(Activity)
The word "Epson" may appear in some lines of the data; copy every such line.

Stored data entries
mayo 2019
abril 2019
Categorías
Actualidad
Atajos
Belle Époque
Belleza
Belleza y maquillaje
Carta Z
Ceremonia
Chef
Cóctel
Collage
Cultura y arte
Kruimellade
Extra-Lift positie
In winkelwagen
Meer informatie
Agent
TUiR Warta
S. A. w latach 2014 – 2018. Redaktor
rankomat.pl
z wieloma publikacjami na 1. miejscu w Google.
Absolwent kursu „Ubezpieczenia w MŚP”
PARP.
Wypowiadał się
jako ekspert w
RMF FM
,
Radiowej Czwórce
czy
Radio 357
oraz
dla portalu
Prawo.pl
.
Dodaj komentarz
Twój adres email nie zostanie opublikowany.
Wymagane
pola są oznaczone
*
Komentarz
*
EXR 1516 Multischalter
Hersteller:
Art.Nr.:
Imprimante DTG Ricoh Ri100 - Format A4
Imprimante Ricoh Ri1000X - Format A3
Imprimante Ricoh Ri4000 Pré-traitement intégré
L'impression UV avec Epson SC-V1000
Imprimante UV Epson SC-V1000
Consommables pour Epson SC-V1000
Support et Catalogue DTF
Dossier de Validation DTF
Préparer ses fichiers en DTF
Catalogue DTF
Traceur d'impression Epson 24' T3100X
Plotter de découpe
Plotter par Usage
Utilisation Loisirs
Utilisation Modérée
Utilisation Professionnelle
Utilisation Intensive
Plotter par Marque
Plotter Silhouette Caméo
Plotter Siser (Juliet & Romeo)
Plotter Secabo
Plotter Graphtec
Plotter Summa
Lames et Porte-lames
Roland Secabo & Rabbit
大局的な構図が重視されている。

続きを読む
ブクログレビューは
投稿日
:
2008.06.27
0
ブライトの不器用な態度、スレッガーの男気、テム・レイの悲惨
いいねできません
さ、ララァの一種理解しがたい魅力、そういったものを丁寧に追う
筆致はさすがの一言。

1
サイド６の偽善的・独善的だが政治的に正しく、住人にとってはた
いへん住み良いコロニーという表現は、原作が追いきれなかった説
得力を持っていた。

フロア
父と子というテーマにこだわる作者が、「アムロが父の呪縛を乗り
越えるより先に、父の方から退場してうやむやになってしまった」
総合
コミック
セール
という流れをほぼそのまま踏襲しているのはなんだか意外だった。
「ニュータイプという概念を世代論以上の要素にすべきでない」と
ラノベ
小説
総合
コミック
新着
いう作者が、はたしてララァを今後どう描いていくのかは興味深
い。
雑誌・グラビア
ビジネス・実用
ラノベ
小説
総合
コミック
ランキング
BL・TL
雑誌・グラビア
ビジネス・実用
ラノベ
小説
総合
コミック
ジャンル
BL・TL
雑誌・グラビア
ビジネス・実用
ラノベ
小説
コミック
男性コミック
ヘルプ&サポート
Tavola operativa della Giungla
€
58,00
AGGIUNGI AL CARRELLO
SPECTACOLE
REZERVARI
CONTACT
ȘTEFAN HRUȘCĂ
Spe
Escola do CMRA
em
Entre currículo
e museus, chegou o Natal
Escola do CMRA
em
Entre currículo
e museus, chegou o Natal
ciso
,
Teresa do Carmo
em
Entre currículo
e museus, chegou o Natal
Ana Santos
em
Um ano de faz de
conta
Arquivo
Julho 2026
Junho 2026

--

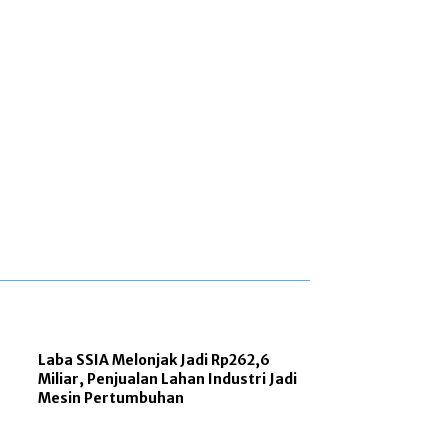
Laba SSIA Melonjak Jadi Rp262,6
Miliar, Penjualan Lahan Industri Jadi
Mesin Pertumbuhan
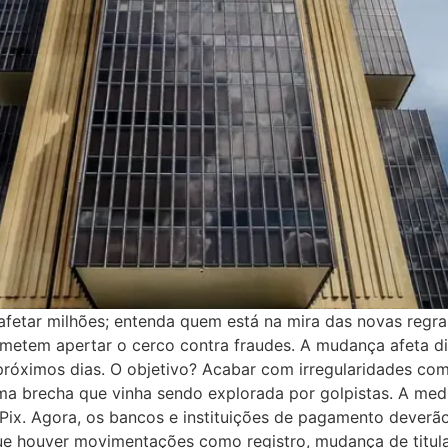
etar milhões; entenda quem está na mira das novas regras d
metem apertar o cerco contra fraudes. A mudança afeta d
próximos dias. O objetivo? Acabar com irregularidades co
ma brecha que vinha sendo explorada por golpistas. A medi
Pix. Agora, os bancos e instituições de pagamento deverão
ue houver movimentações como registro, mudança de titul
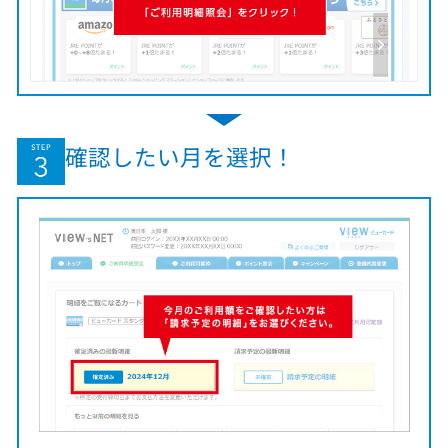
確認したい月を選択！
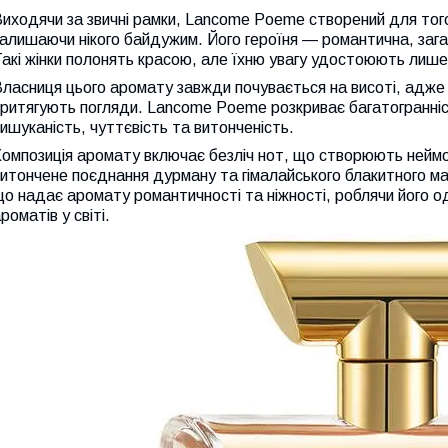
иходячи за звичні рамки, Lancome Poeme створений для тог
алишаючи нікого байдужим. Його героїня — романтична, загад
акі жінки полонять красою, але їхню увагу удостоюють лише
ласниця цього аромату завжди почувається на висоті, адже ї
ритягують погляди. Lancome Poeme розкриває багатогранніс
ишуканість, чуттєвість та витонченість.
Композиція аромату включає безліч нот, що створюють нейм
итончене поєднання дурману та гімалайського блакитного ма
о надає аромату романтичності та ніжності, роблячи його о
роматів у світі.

...

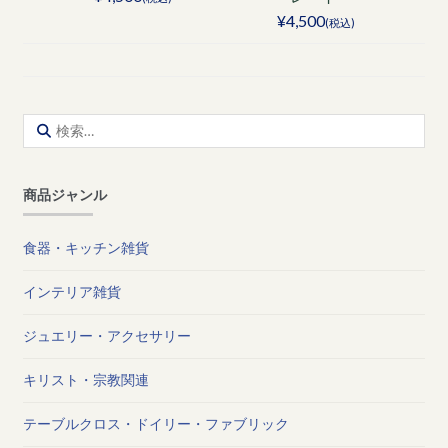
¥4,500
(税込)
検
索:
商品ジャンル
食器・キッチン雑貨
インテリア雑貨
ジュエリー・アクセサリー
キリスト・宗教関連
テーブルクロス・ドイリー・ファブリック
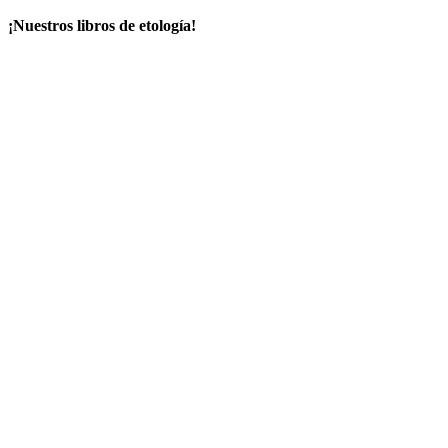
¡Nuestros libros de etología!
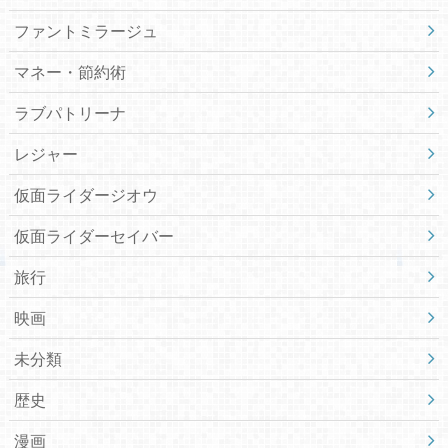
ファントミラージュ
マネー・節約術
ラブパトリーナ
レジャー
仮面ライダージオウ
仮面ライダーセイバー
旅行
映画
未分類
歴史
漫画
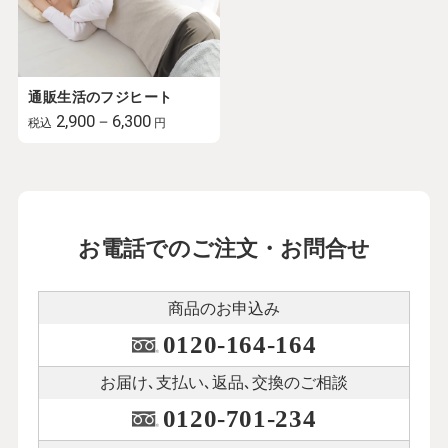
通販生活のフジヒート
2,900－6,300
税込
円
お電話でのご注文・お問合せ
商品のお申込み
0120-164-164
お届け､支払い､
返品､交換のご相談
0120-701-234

(Expected answer)
L'impression UV avec Epson SC-V1000
Imprimante UV Epson SC-V1000
Consommables pour Epson SC-V1000
Traceur d'impression Epson 24' T3100X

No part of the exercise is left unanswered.